▸ **Exercise prompt**: Leave out the pictures and give back all the entries exactly as written.

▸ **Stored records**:
----
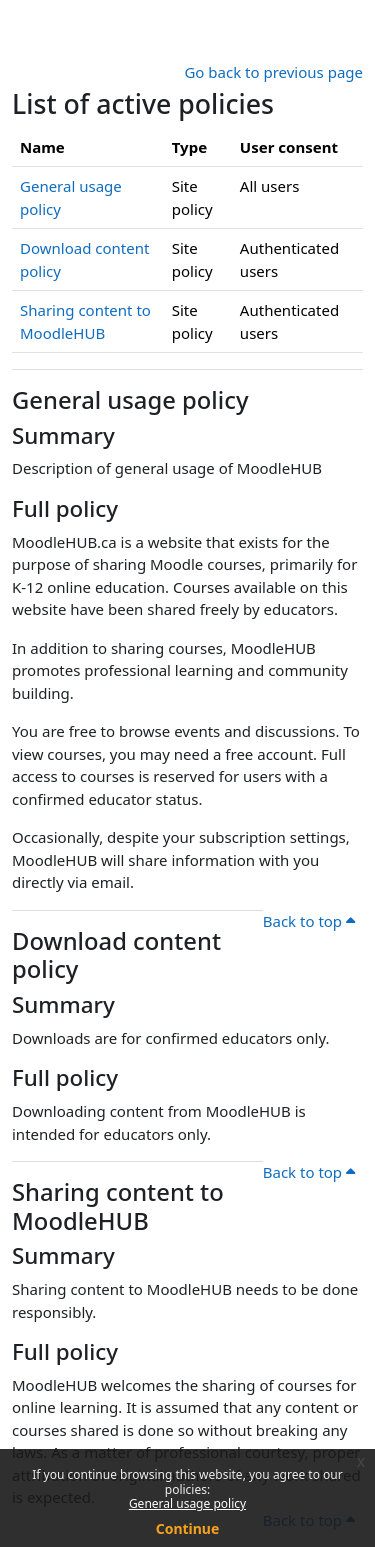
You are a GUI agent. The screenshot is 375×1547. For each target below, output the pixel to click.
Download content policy (116, 955)
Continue (188, 1528)
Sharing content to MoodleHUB (118, 1206)
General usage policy (187, 1503)
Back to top (309, 921)
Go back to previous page (273, 72)
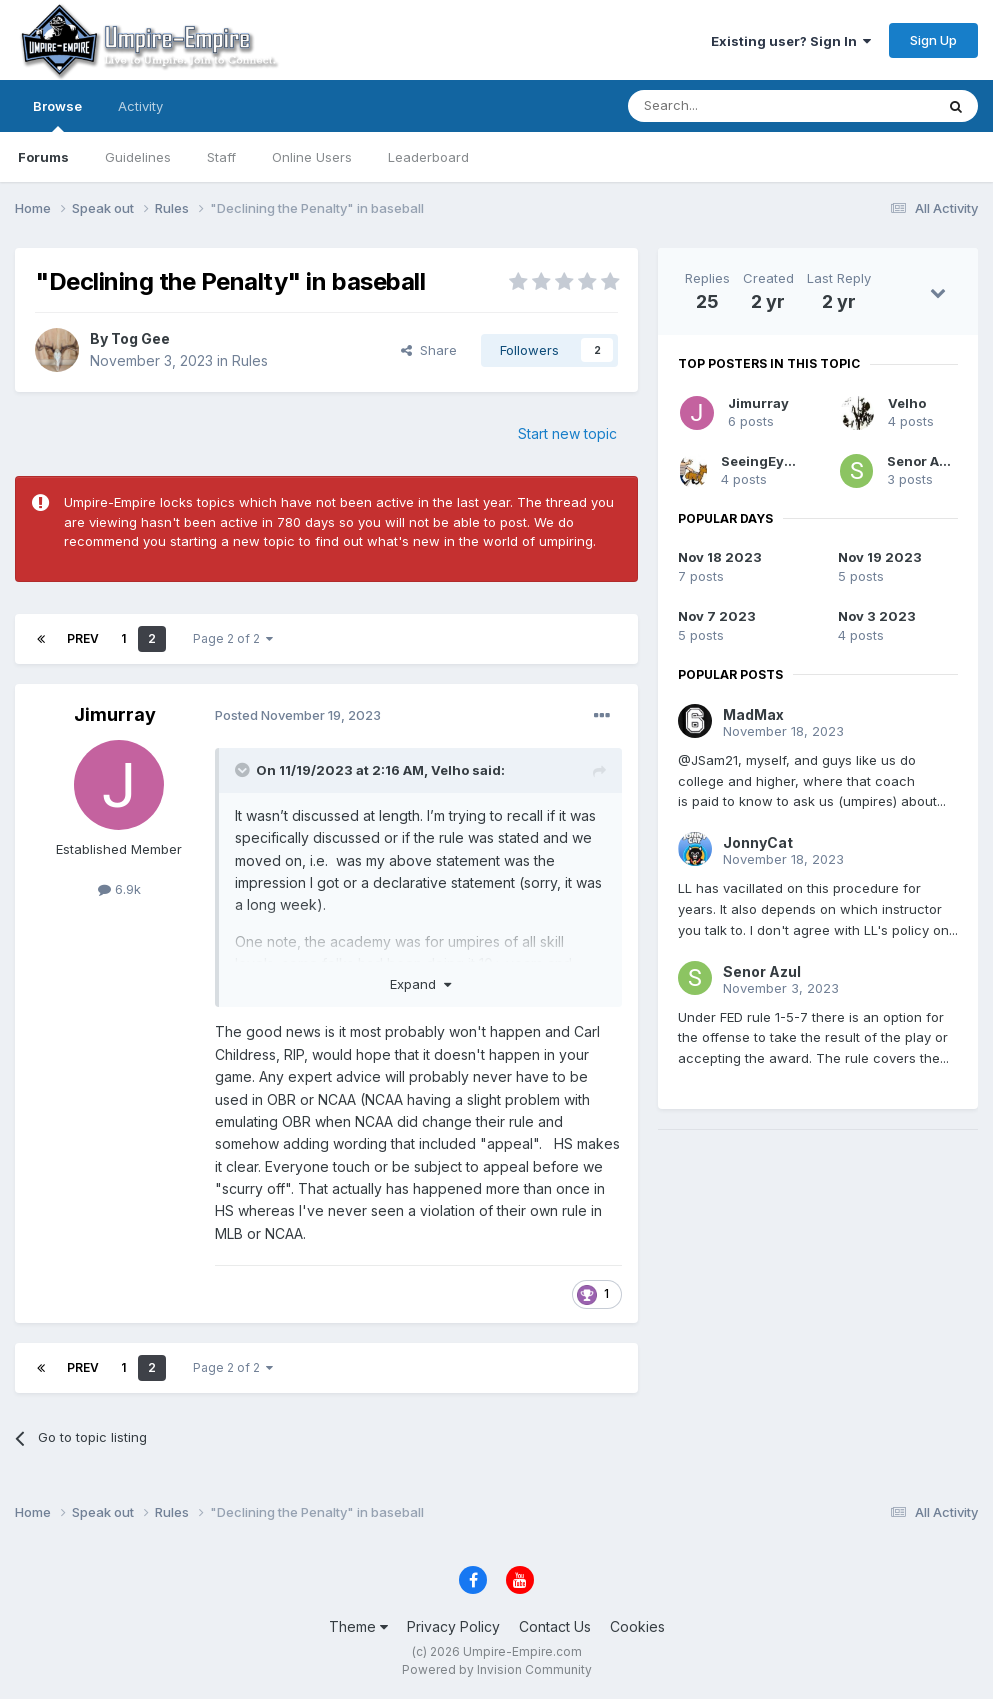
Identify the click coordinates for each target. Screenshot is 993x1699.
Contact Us (555, 1626)
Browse (57, 115)
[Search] (730, 106)
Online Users (312, 157)
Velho (450, 770)
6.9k (119, 889)
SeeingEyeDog (770, 461)
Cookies (637, 1626)
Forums (43, 157)
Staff (221, 157)
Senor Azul (923, 461)
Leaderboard (428, 157)
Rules (250, 360)
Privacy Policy (453, 1626)
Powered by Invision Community (497, 1669)
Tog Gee (140, 338)
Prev (83, 638)
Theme (358, 1626)
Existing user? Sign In (791, 41)
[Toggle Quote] (244, 770)
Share (429, 350)
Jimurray (115, 714)
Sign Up (933, 40)
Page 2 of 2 (233, 638)
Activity (140, 106)
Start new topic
----
▸ **Your response**:
You are a GUI agent. The screenshot is 375×1547. For each target below, output the pixel to click.
Download content policy (116, 955)
Continue (188, 1528)
Sharing content to MoodleHUB (118, 1206)
General usage policy (187, 1503)
Back to top (309, 921)
Go back to previous page (273, 72)
Identify the click coordinates for each target. Screenshot is 993x1699.
Contact Us (555, 1626)
Browse (57, 115)
[Search] (730, 106)
Online Users (312, 157)
Velho (450, 770)
6.9k (119, 889)
SeeingEyeDog (770, 461)
Cookies (637, 1626)
Forums (43, 157)
Staff (221, 157)
Senor Azul (923, 461)
Leaderboard (428, 157)
Rules (250, 360)
Privacy Policy (453, 1626)
Powered by Invision Community (497, 1669)
Tog Gee (140, 338)
Prev (83, 638)
Theme (358, 1626)
Existing user? Sign In (791, 41)
[Toggle Quote] (244, 770)
Share (429, 350)
Jimurray (115, 714)
Sign Up (933, 40)
Page 2 of 2 (233, 638)
Activity (140, 106)
Start new topic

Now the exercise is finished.